Record extracts Start Marker

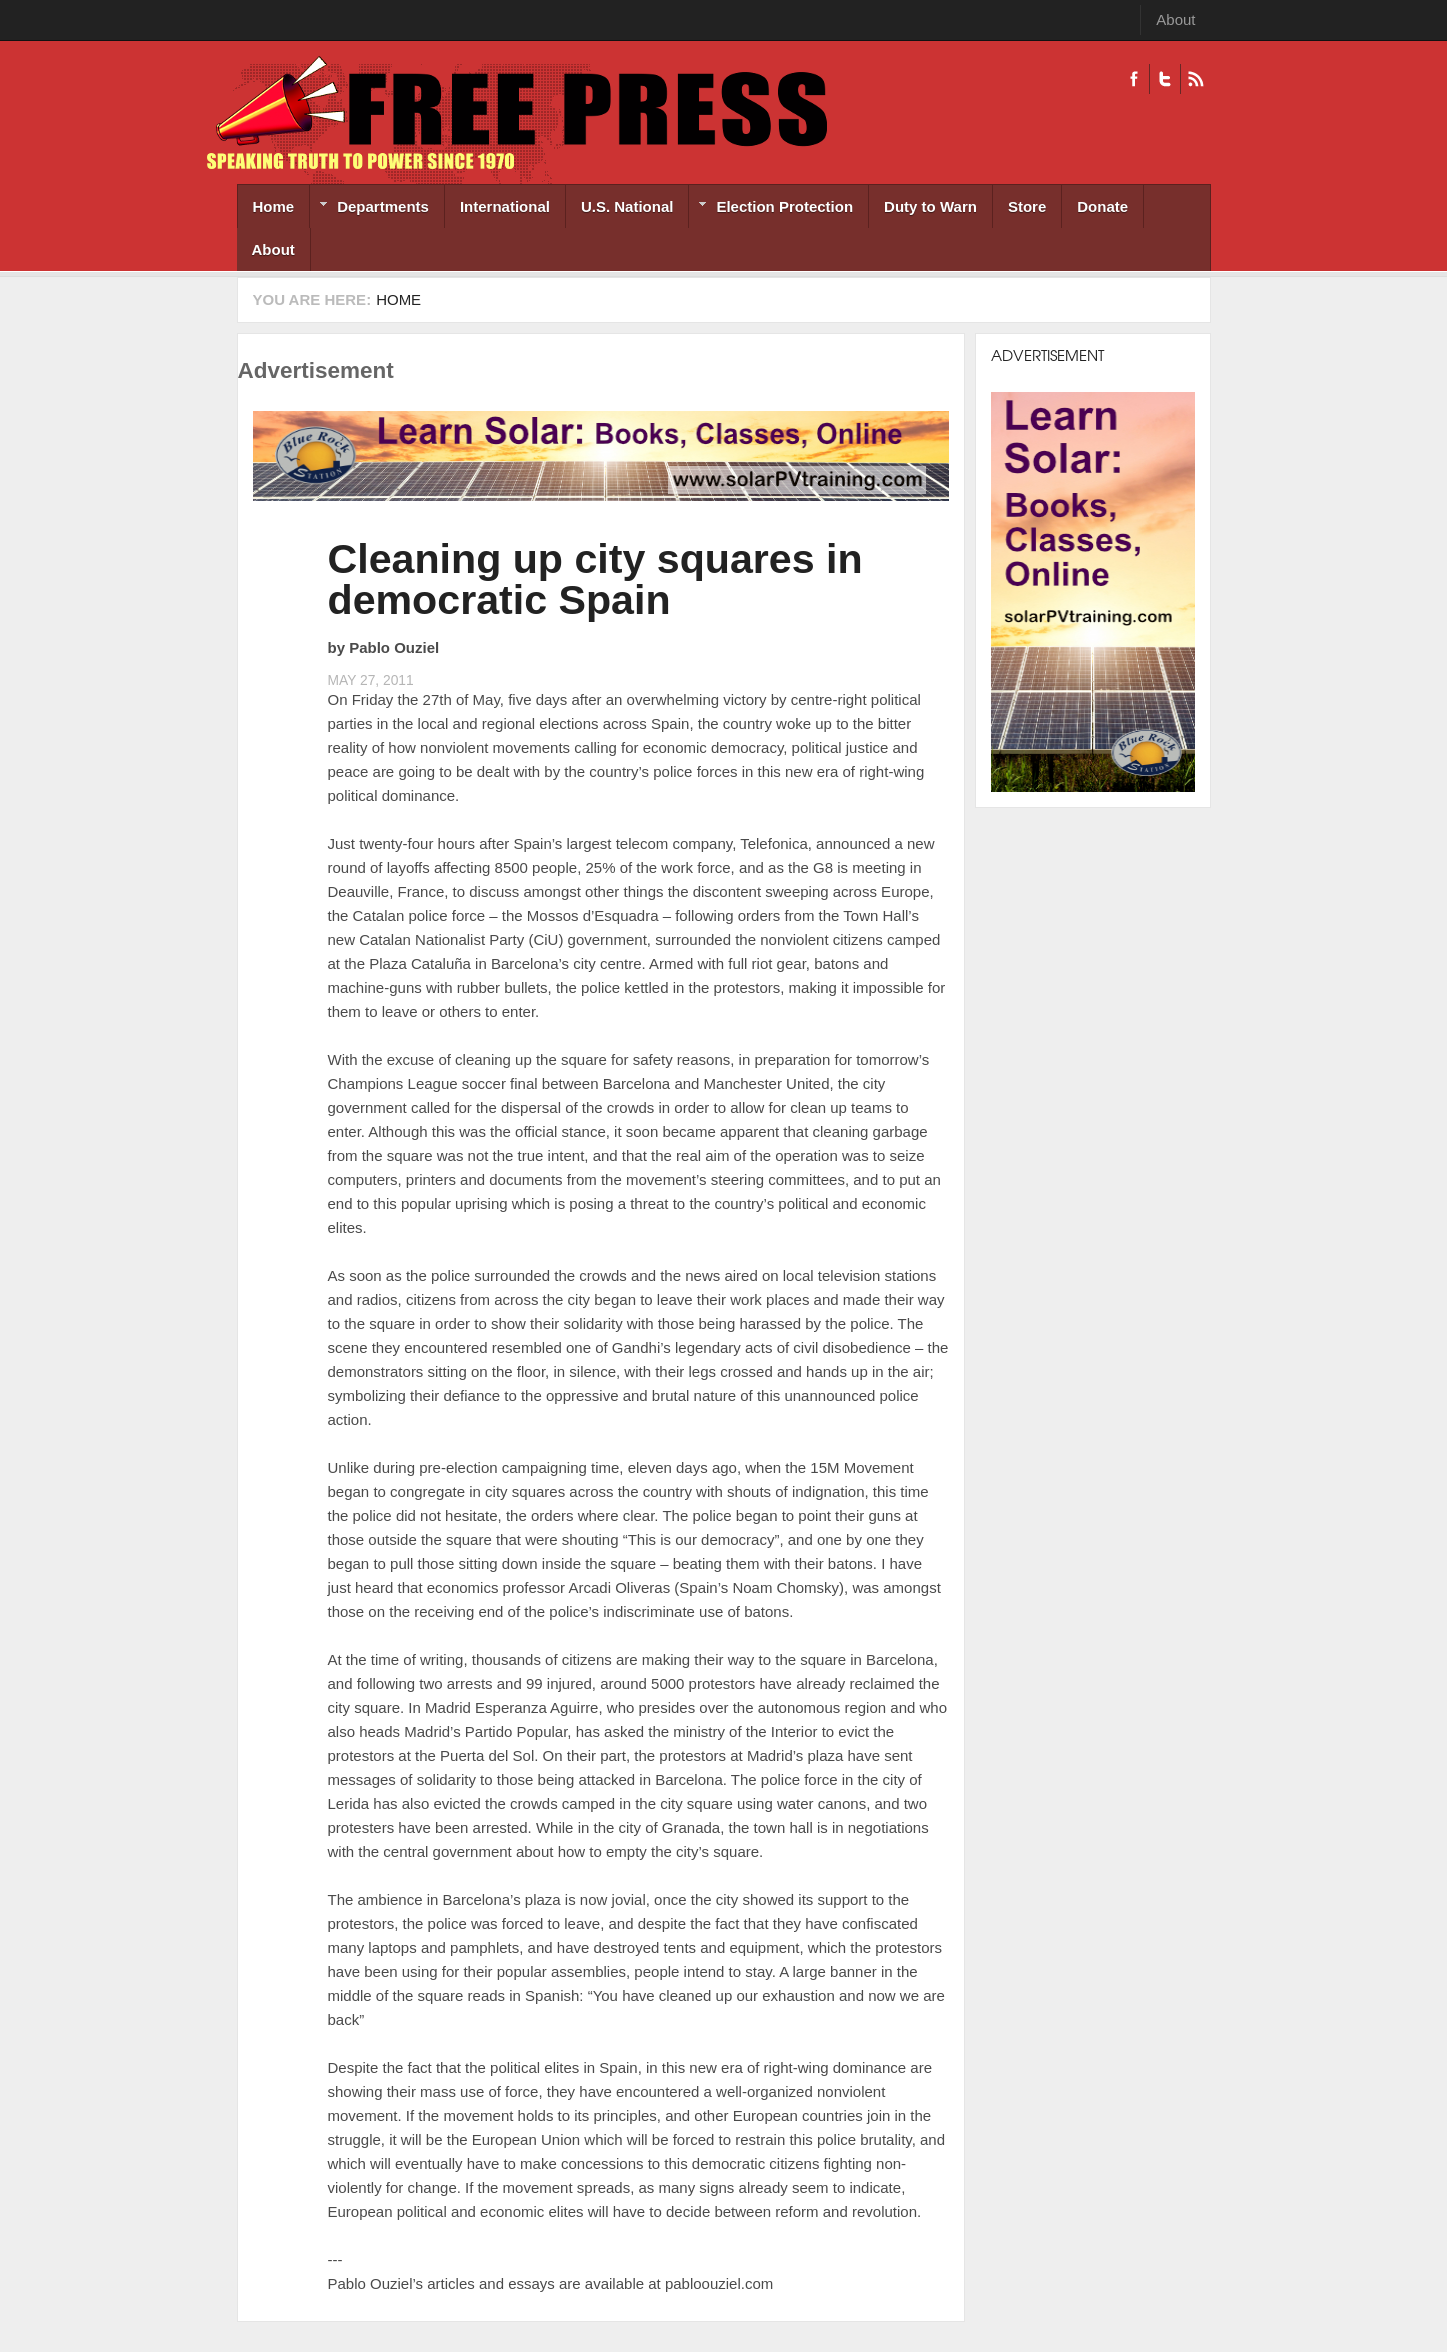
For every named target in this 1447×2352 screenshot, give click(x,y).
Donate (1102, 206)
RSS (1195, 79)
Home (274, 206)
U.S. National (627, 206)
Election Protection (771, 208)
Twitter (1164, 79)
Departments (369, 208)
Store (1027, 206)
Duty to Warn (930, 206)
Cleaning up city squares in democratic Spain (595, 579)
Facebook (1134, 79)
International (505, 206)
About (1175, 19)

Record extracts End Marker
Record extracts Start Marker

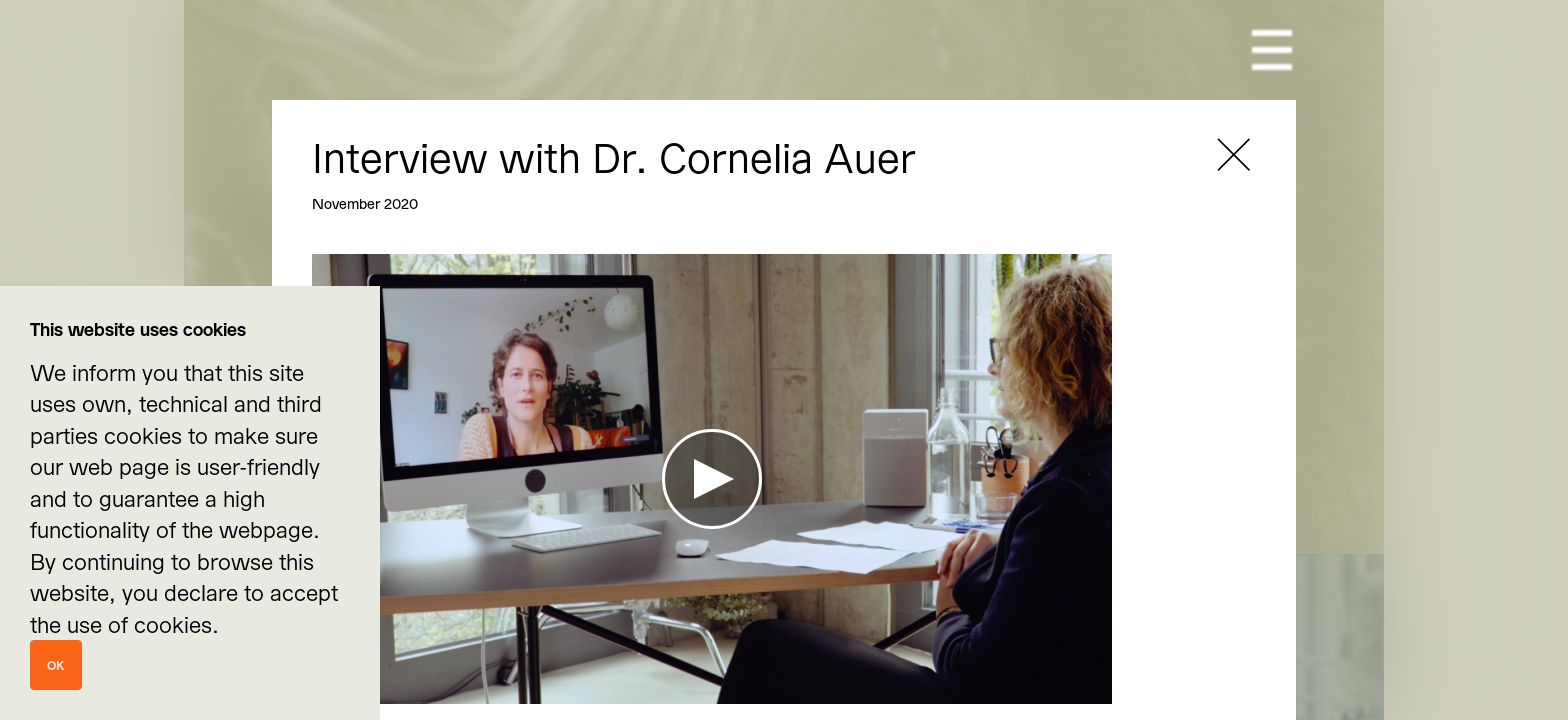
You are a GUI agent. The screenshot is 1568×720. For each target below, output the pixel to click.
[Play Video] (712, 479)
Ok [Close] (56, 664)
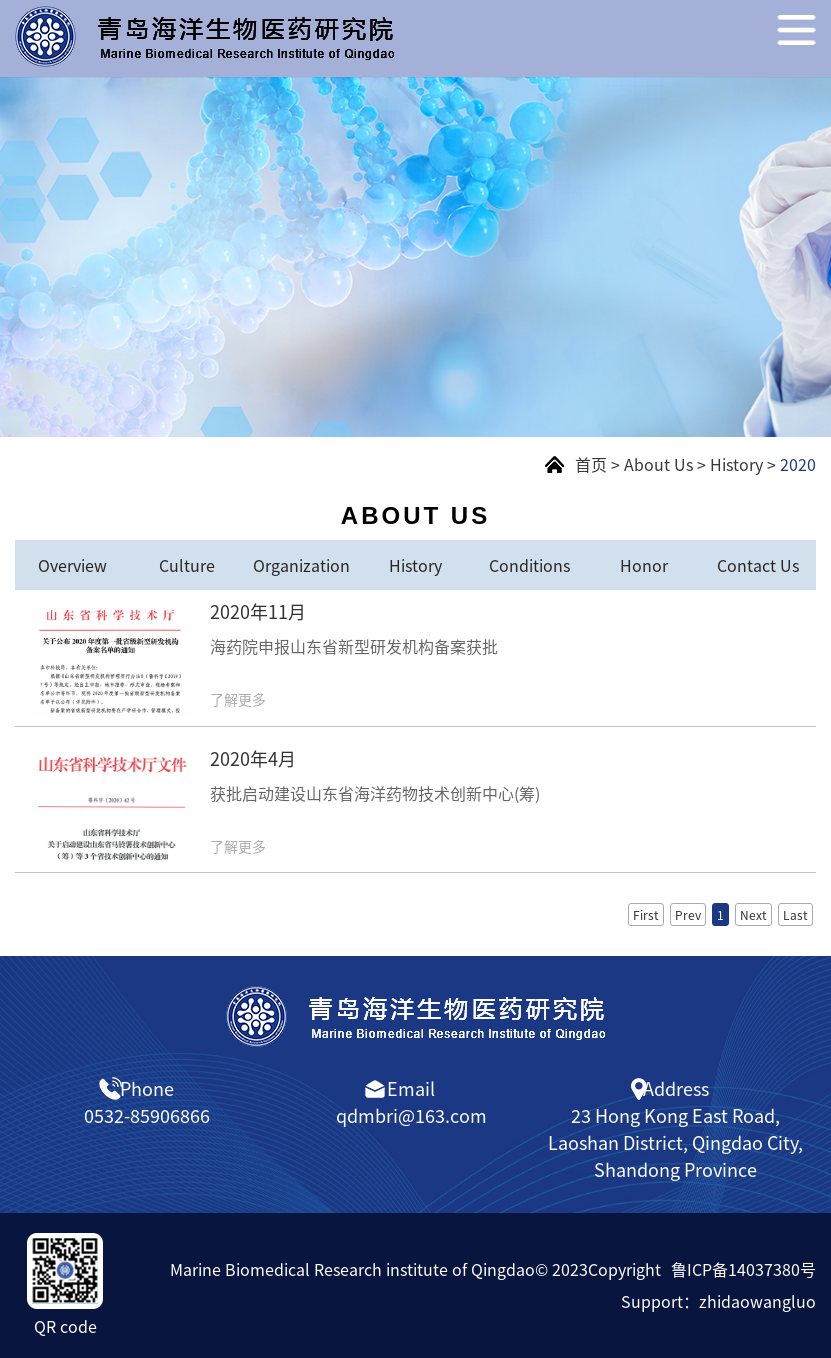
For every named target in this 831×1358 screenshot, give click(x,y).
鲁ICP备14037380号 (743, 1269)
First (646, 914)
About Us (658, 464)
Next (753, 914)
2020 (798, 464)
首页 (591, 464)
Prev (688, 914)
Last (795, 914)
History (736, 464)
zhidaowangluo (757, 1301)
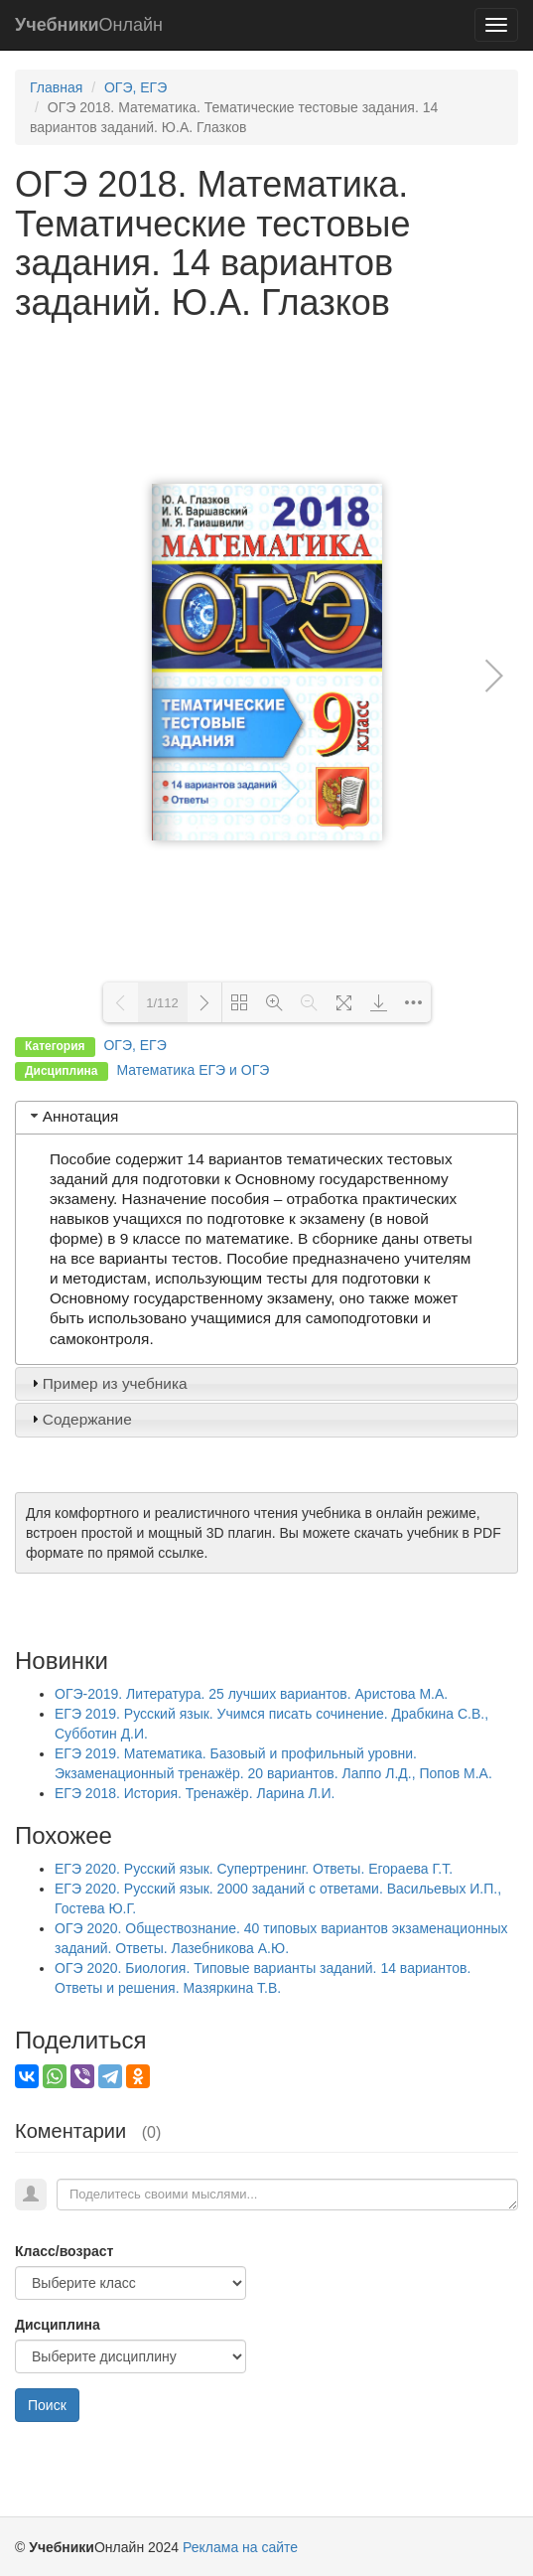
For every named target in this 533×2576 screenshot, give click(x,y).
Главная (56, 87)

Record extracts End Marker
Record extracts Start Marker

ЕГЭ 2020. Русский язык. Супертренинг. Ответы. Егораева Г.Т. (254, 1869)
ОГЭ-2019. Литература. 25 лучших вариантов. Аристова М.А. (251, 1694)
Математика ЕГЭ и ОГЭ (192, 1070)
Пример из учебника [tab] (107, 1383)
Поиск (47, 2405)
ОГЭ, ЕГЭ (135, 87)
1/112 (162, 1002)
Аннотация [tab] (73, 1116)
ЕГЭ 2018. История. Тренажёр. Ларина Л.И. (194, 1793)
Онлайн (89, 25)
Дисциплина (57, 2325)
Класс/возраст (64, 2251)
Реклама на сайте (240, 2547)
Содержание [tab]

Record extracts End Marker

_Prompt_
Look above for the line with "For every named target in this 1447×2352" and the line with "About (1175, 19)"; transcribe both and all lines in between, exactly, and nothing else.

_Response_
For every named target in this 1447×2352 screenshot, give click(x,y).
Donate (1102, 206)
RSS (1195, 79)
Home (274, 206)
U.S. National (627, 206)
Election Protection (771, 208)
Twitter (1164, 79)
Departments (369, 208)
Store (1027, 206)
Duty to Warn (930, 206)
Cleaning up city squares in democratic Spain (595, 579)
Facebook (1134, 79)
International (505, 206)
About (1175, 19)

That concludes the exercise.